Task to complete:
Only the lines below from the one that contains "Gamba / Paola" through the one that contains "Sortie Cyclo à deux Le 28 05 2026 48KM" should appear in your answer, exact and without pictures.

Items from a dataset
* * *
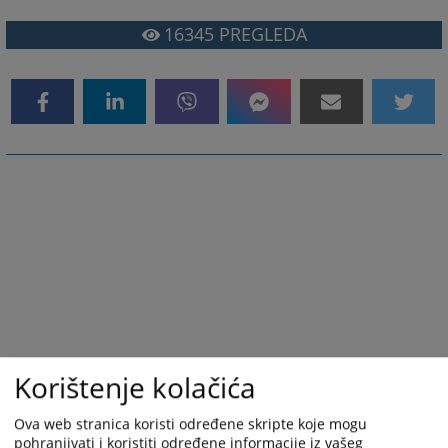
16345
PREGLEDA
Korištenje kolačića
Ova web stranica koristi određene skripte koje mogu
pohranjivati i koristiti određene informacije iz vašeg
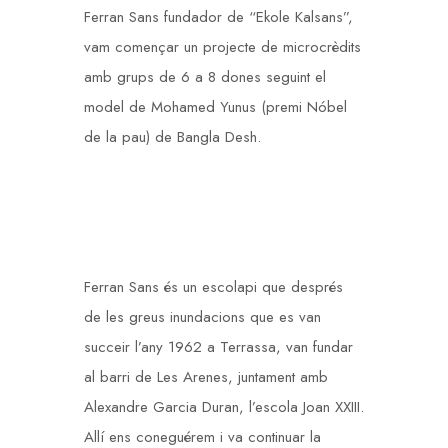
Ferran Sans fundador de “Ekole Kalsans”,
vam començar un projecte de microcrèdits
amb grups de 6 a 8 dones seguint el
model de Mohamed Yunus (premi Nóbel
de la pau) de Bangla Desh.
Ferran Sans és un escolapi que després
de les greus inundacions que es van
succeir l’any 1962 a Terrassa, van fundar
al barri de Les Arenes, juntament amb
Alexandre Garcia Duran, l’escola Joan XXIII.
Allí ens coneguérem i va continuar la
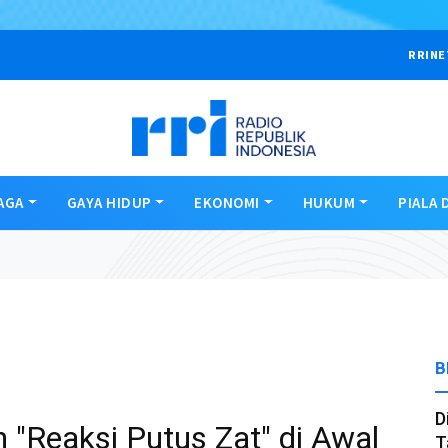
RRINE
AGA
GAYA HIDUP
EKONOMI
HUKUM
PIALA 
B
D
"Reaksi Putus Zat" di Awal
T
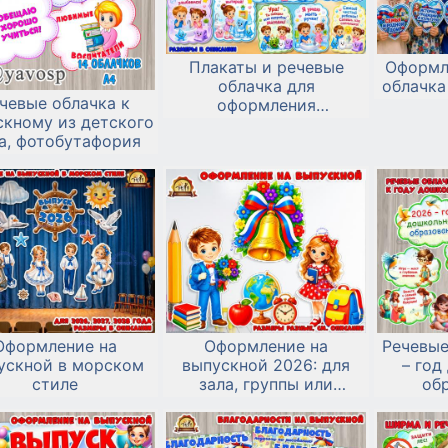
Плакаты и речевые
Оформл
облачка для
облачка
чевые облачка к
оформления
скному из детского
умывальной комнаты в
а, фотобутафория
детском саду
Оформление на
Оформление на
Речевые
ускной в морском
выпускной 2026: для
– год
стиле
зала, группы или
об
фотозоны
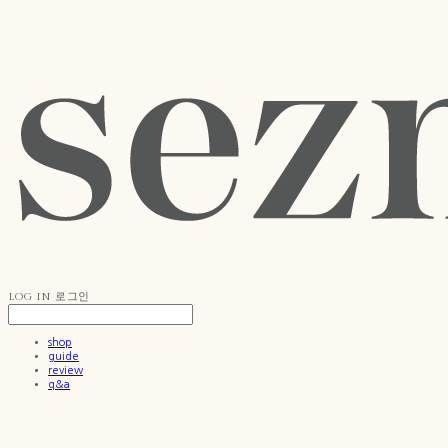
LOG IN
로그인
shop
guide
review
q&a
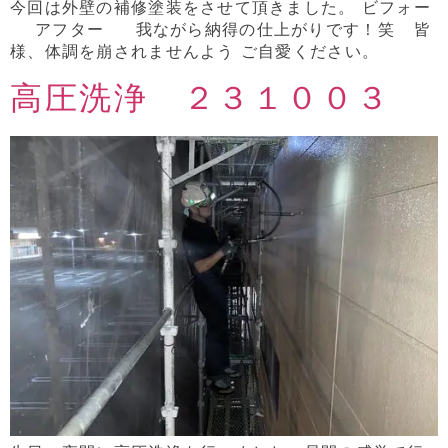
今回は外壁の補修塗装をさせて頂きました。 ビフォー
アフター 我ながら納得の仕上がりです！笑 皆
様、体調を崩されませんよう ご自愛ください。
高圧洗浄 ２３１００３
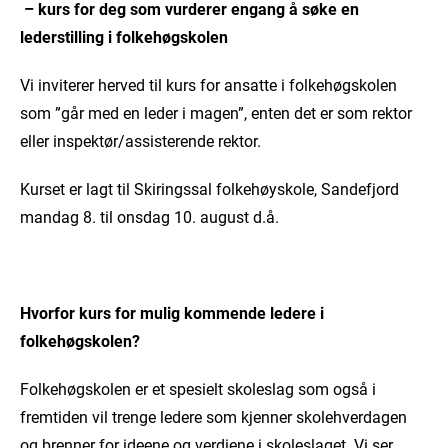
–
kurs for deg som vurderer engang å søke en
lederstilling i folkehøgskolen
Vi inviterer herved til kurs for ansatte i folkehøgskolen
som ”går med en leder i magen”, enten det er som rektor
eller inspektør/assisterende rektor.
Kurset er lagt til Skiringssal folkehøyskole, Sandefjord
mandag 8. til onsdag 10. august d.å.
Hvorfor kurs for mulig kommende ledere i
folkehøgskolen?
Folkehøgskolen er et spesielt skoleslag som også i
fremtiden vil trenge ledere som kjenner skolehverdagen
og brenner for ideene og verdiene i skoleslaget. Vi ser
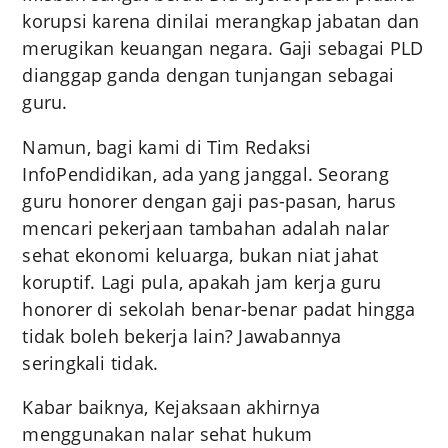
korupsi karena dinilai merangkap jabatan dan
merugikan keuangan negara. Gaji sebagai PLD
dianggap ganda dengan tunjangan sebagai
guru.
Namun, bagi kami di Tim Redaksi
InfoPendidikan, ada yang janggal. Seorang
guru honorer dengan gaji pas-pasan, harus
mencari pekerjaan tambahan adalah nalar
sehat ekonomi keluarga, bukan niat jahat
koruptif. Lagi pula, apakah jam kerja guru
honorer di sekolah benar-benar padat hingga
tidak boleh bekerja lain? Jawabannya
seringkali tidak.
Kabar baiknya, Kejaksaan akhirnya
menggunakan nalar sehat hukum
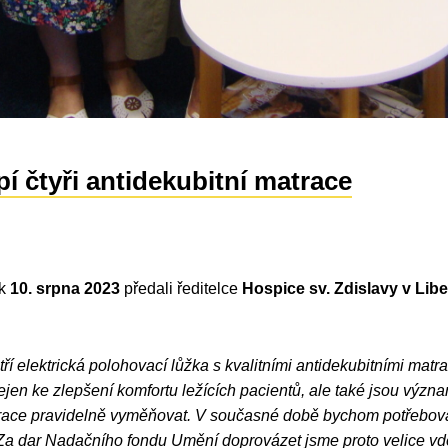
í čtyři antidekubitní matrace
ek
10. srpna 2023
předali ředitelce
Hospice sv. Zdislavy v Libe
ří elektrická polohovací lůžka s kvalitními antidekubitními matr
ejen ke zlepšení komfortu ležících pacientů, ale také jsou význ
ace pravidelně vyměňovat. V současné době bychom potřebovali 
Za dar Nadačního fondu Umění doprovázet jsme proto velice vd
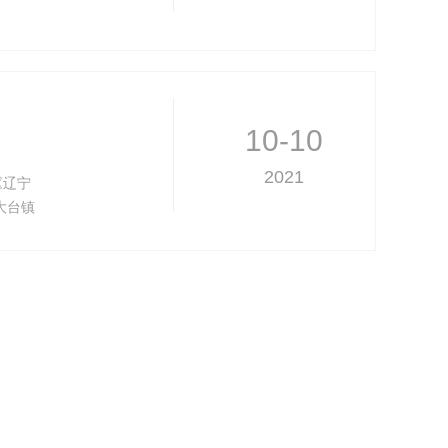
10-10
2021
《辽宁
大台镇
系人：
真实姓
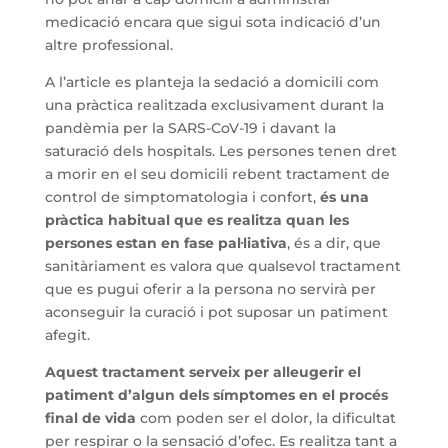
medicació encara que sigui sota indicació d’un
altre professional.
A l’article es planteja la sedació a domicili com
una pràctica realitzada exclusivament durant la
pandèmia per la SARS-CoV-19 i davant la
saturació dels hospitals. Les persones tenen dret
a morir en el seu domicili rebent tractament de
control de simptomatologia i confort,
és una
pràctica habitual que es realitza quan les
persones estan en fase pal·liativa
, és a dir, que
sanitàriament es valora que qualsevol tractament
que es pugui oferir a la persona no servirà per
aconseguir la curació i pot suposar un patiment
afegit.
Aquest tractament serveix per alleugerir el
patiment d’algun dels símptomes en el procés
final de vida
com poden ser el dolor, la dificultat
per respirar o la sensació d’ofec. Es realitza tant a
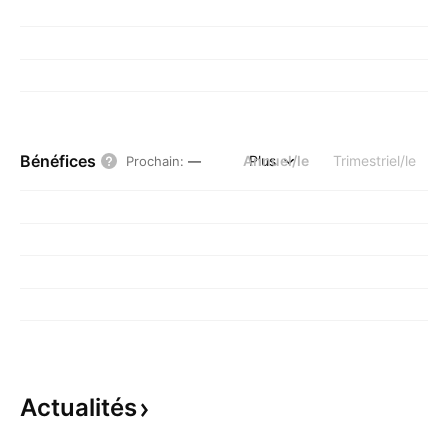
Bénéfices
Annuel/le
Plus
Trimestriel/le
Prochain
:
—
Actualités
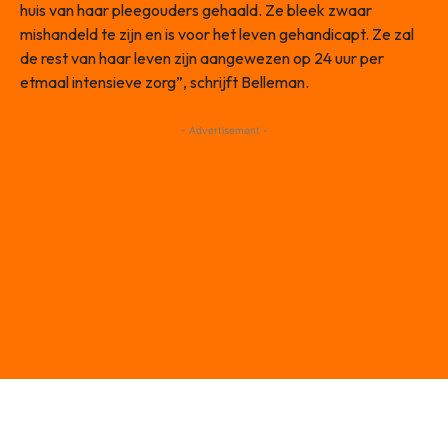
huis van haar pleegouders gehaald. Ze bleek zwaar
mishandeld te zijn en is voor het leven gehandicapt. Ze zal
de rest van haar leven zijn aangewezen op 24 uur per
etmaal intensieve zorg”, schrijft Belleman.
- Advertisement -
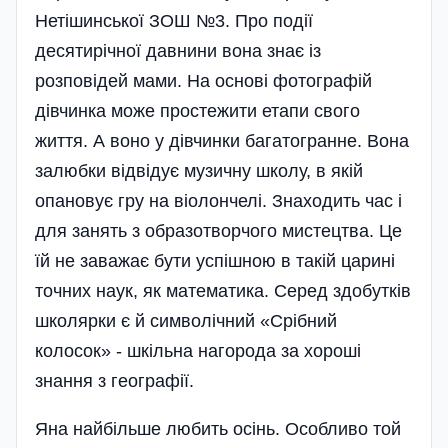
Нетішинської ЗОШ №3. Про події
десятирічної давнини вона знає із
розповідей мами. На основі фотографій
дівчинка може простежити етапи свого
життя. А воно у дівчинки багатогранне. Вона
залюбки відвідує музичну школу, в якій
опановує гру на віолончелі. Знаходить час і
для занять з образотворчого мистецтва. Це
їй не заважає бути успішною в такій царині
точних наук, як математика. Серед здобутків
школярки є й символічний «Срібний
колосок» - шкільна нагорода за хороші
знання з географії.
Яна найбільше любить осінь. Особливо той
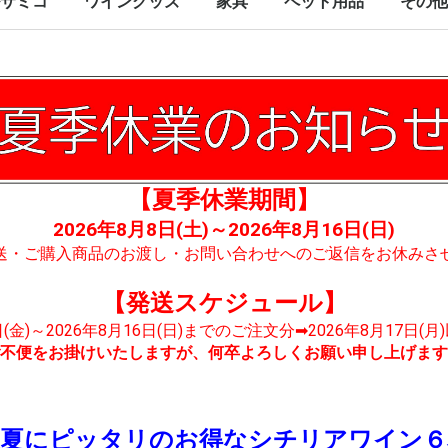
サミコ
ワイングッズ
家具
ペット用品
その他
【夏季休業期間】
2026年8月8日(土)～2026年8月16日(日)
送・ご購入商品のお渡し・お問い合わせへのご返信をお休みさ
【発送スケジュール】
7日(金)～2026年8月16日(日)までのご注文分➡2026年8月17日(
不便をお掛けいたしますが、何卒よろしくお願い申し上げます
！夏にピッタリのお得なシチリアワイン６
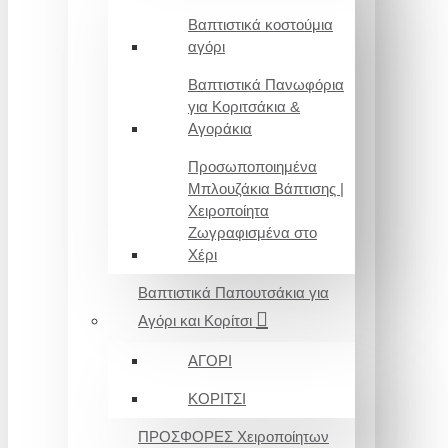
Βαπτιστικά κοστούμια
αγόρι
Βαπτιστικά Πανωφόρια
για Κοριτσάκια &
Αγοράκια
Προσωποποιημένα
Μπλουζάκια Βάπτισης |
Χειροποίητα
Ζωγραφισμένα στο
Χέρι
Βαπτιστικά Παπουτσάκια για
Αγόρι και Κορίτσι
ΑΓΟΡΙ
ΚΟΡΙΤΣΙ
ΠΡΟΣΦΟΡΕΣ Χειροποίητων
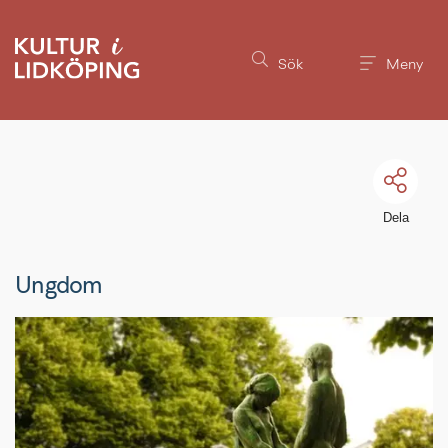
Till innehållet på sidan
Sök
Meny
Dela
Ungdom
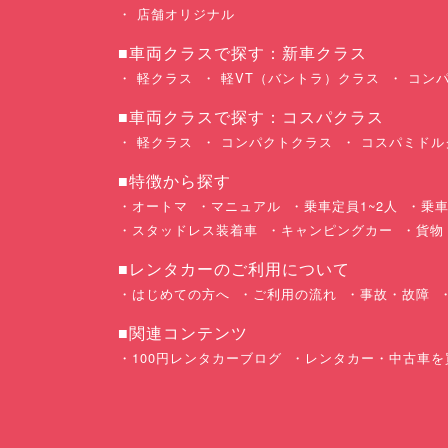
店舗オリジナル
■車両クラスで探す：新車クラス
軽クラス
軽VT（バントラ）クラス
コンパ
■車両クラスで探す：コスパクラス
軽クラス
コンパクトクラス
コスパミドル
■特徴から探す
オートマ
マニュアル
乗車定員1~2人
乗車
スタッドレス装着車
キャンピングカー
貨物
■レンタカーのご利用について
はじめての方へ
ご利用の流れ
事故・故障
■関連コンテンツ
100円レンタカーブログ
レンタカー・中古車を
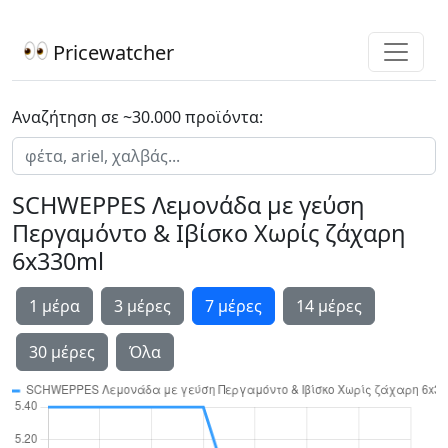
Pricewatcher
Αναζήτηση σε ~30.000 προϊόντα:
SCHWEPPES Λεμονάδα με γεύση
Περγαμόντο & Ιβίσκο Χωρίς ζάχαρη
6x330ml
1 μέρα
3 μέρες
7 μέρες
14 μέρες
30 μέρες
Όλα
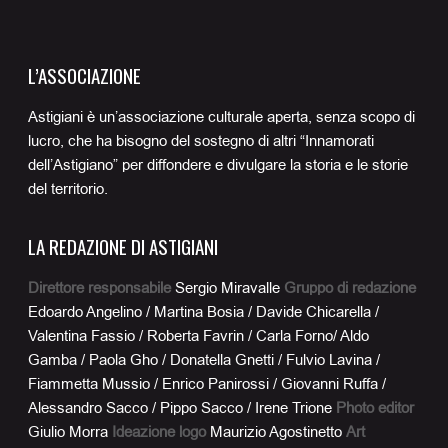
L’ASSOCIAZIONE
Astigiani è un’associazione culturale aperta, senza scopo di
lucro, che ha bisogno del sostegno di altri “Innamorati
dell’Astigiano” per diffondere e divulgare la storia e le storie
del territorio.
LA REDAZIONE DI ASTIGIANI
Direttore responsabile
Sergio Miravalle
Gruppo di redazione
Edoardo Angelino / Martina Bosia / Davide Chicarella /
Valentina Fassio / Roberta Favrin / Carla Forno/ Aldo
Gamba / Paola Gho / Donatella Gnetti / Fulvio Lavina /
Fiammetta Mussio / Enrico Panirossi / Giovanni Ruffa /
Alessandro Sacco / Pippo Sacco / Irene Trione
Photo editor
Giulio Morra
Ideazione logo
Maurizio Agostinetto
Art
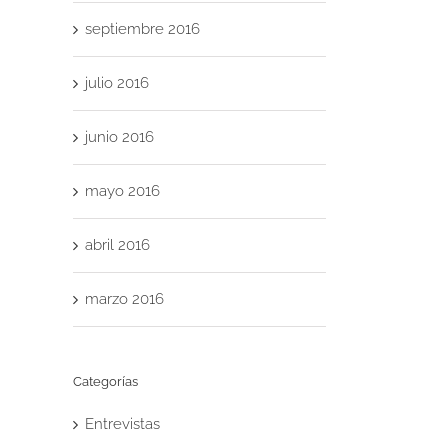
septiembre 2016
julio 2016
junio 2016
mayo 2016
abril 2016
marzo 2016
Categorías
Entrevistas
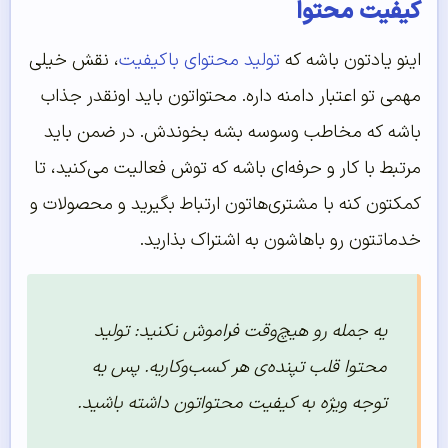
کیفیت محتوا
اینو یادتون باشه که
تولید محتوای باکیفیت
، نقش خیلی
مهمی تو اعتبار دامنه داره. محتواتون باید اونقدر جذاب
باشه که مخاطب وسوسه بشه بخوندش. در ضمن باید
مرتبط با کار و حرفه‌ای باشه که توش فعالیت می‌کنید، تا
کمکتون کنه با مشتری‌هاتون ارتباط بگیرید و محصولات و
خدماتتون رو باهاشون به اشتراک بذارید.
یه جمله رو هیچ‌وقت فراموش نکنید: تولید
محتوا قلب تپنده‌ی هر کسب‌وکاریه. پس یه
توجه ویژه به کیفیت محتواتون داشته باشید.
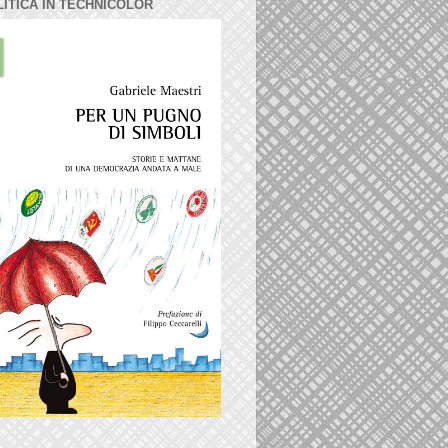
LITICA IN TECHNICOLOR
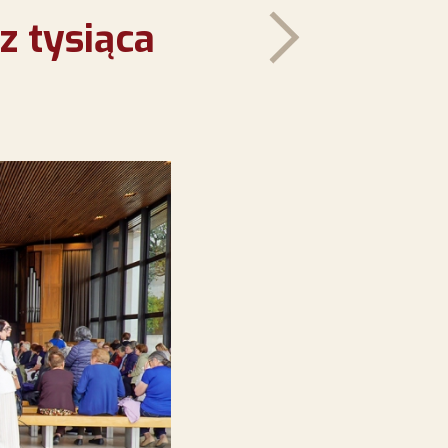
z tysiąca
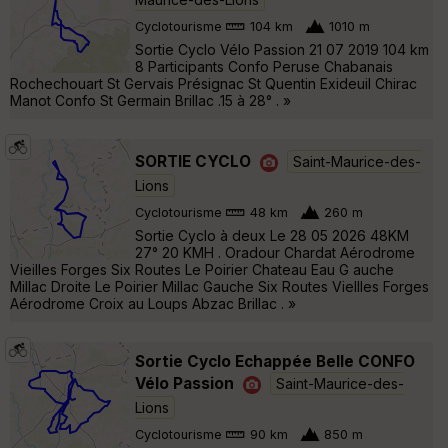
Cyclotourisme
104 km
1010 m
Sortie Cyclo Vélo Passion 21 07 2019 104 km
8 Participants Confo Peruse Chabanais
Rochechouart St Gervais Présignac St Quentin Exideuil Chirac
Manot Confo St Germain Brillac .15 à 28° . »
SORTIE CYCLO
Saint-Maurice-des-
Lions
Cyclotourisme
48 km
260 m
Sortie Cyclo à deux Le 28 05 2026 48KM
27° 20 KMH . Oradour Chardat Aérodrome
Vieilles Forges Six Routes Le Poirier Chateau Eau G auche
Millac Droite Le Poirier Millac Gauche Six Routes Viellles Forges
Aérodrome Croix au Loups Abzac Brillac . »
Sortie Cyclo Echappée Belle CONFO
Vélo Passion
Saint-Maurice-des-
Lions
Cyclotourisme
90 km
850 m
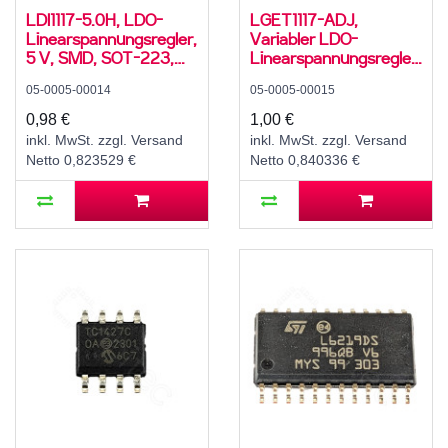
LDI1117-5.0H, LDO-
LGET1117-ADJ,
Linearspannungsregler,
Variabler LDO-
5 V, SMD, SOT-223,
Linearspannungsregler,
-40..125 °C
1,25..12 V, SMD, SOT-
05-0005-00014
05-0005-00015
223, 0..125 °C
0,98 €
1,00 €
inkl. MwSt. zzgl. Versand
inkl. MwSt. zzgl. Versand
Netto 0,823529 €
Netto 0,840336 €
* * *
Answer space:
Gamba / Paola Gho / Donatella Gnetti / Fulvio Lavina /
Fiammetta Mussio / Enrico Panirossi / Giovanni Ruffa /
Alessandro Sacco / Pippo Sacco / Irene Trione
Photo editor
Giulio Morra
Ideazione logo
Maurizio Agostinetto
Art
septiembre 2016
julio 2016
junio 2016
mayo 2016
abril 2016
marzo 2016
Categorías
Entrevistas
کیفیت محتوا
اینو یادتون باشه که
تولید محتوای باکیفیت
، نقش خیلی
مهمی تو اعتبار دامنه داره. محتواتون باید اونقدر جذاب
باشه که مخاطب وسوسه بشه بخوندش. در ضمن باید
مرتبط با کار و حرفه‌ای باشه که توش فعالیت می‌کنید، تا
کمکتون کنه با مشتری‌هاتون ارتباط بگیرید و محصولات و
خدماتتون رو باهاشون به اشتراک بذارید.
یه جمله رو هیچ‌وقت فراموش نکنید: تولید
محتوا قلب تپنده‌ی هر کسب‌وکاریه. پس یه
توجه ویژه به کیفیت محتواتون داشته باشید.
LITICA IN TECHNICOLOR
z tysiąca
Cyclotourisme
104 km
1010 m
Sortie Cyclo Vélo Passion 21 07 2019 104 km
8 Participants Confo Peruse Chabanais
Rochechouart St Gervais Présignac St Quentin Exideuil Chirac
Manot Confo St Germain Brillac .15 à 28° . »
SORTIE CYCLO
Saint-Maurice-des-
Lions
Cyclotourisme
48 km
260 m
Sortie Cyclo à deux Le 28 05 2026 48KM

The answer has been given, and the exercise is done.